O tio Joaquim nasceu em Ferreira no ano 47 do século passado e hoje com 75 anos de sabedoria olha para trás e traça a linha do tempo – “meu caro amigo, o dinheiro é como as mulheres, quando a temos não a aturamos, quando não a vemos sentimos a falta dela”!

Depois de uma entrada de conversa com esta finura vi que tinha na minha frente um parceiro de fala, com gosto pela análise “política” e, vai daí, comecei a “puxar por ele”

  • Não me diga, pensa mesmo isso?
  • Então não é? e já reparou que o dinheiro tem duas caras?
  • Isso tem, pois claro
  • Pois é; duas caras, quer dizer não se pode confiar nele, tanto vem como desaparece…
  • Os economistas chamam a isso “inflação”, as coisas ficam mais caras e com o mesmo dinheiro compramos cada vez menos coisas…
  • Sim, sim; mas isso é verdade quando há dinheiro. O meu amigo sabe o que é viver sem dinheiro?
  • Estar “teso” é isso?
  • Não, pior….
  • Pior?
  • Sim, já lhe digo

O tio Joaquim puxa de cigarro, o isqueiro bic está no bolso, e com gesto sereno dispara o fogo e exala a primeira fumaça.
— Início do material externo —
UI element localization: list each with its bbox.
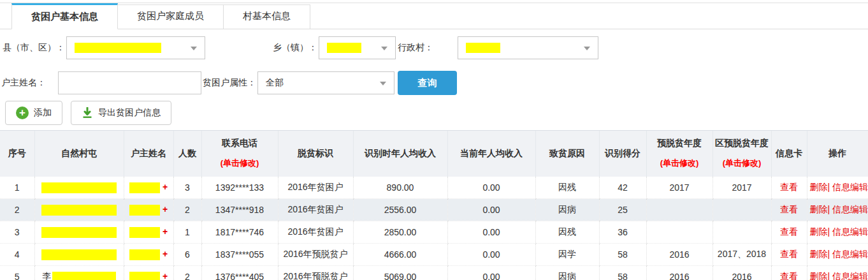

Puxa forte e de seguida sai-lhe da boca o prazer e a história que se segue:

.Tinha eu uns vinte anos e casei com a minha Guida. Com vinte escudos no bolso metemo-nos na Pacense, ali junto ao coreto de Freamunde, e fomos ao Porto. Não sabia onde era nem se era longe.

Que coisa linda e grande, um mundo de categoria. Num lugar chamado Trindade, junto à Câmara, havia lá um cinema e vimos um filme – coisa de ricos – pois eu queria ver um filme e a minha mulher também. Ainda me lembro, era o Amor de Perdição.

As cadeiras eram vermelhas da cor dos tapetes. Tinha muitos tapetes, e os vidros, aquilo era obra, até parecia uma igreja, mas não era; lá viam-se filmes.

A seguir metemo-nos nuns eléctricos amarelos – a minha Guida dizia que eu estava tolo e queria tudo, mas era só amor: já que estávamos lá, eu queria ver as coisas; olhe depois de sair do primeiro metemo-nos noutro, muito maior, de dois andares, de cor vermelha.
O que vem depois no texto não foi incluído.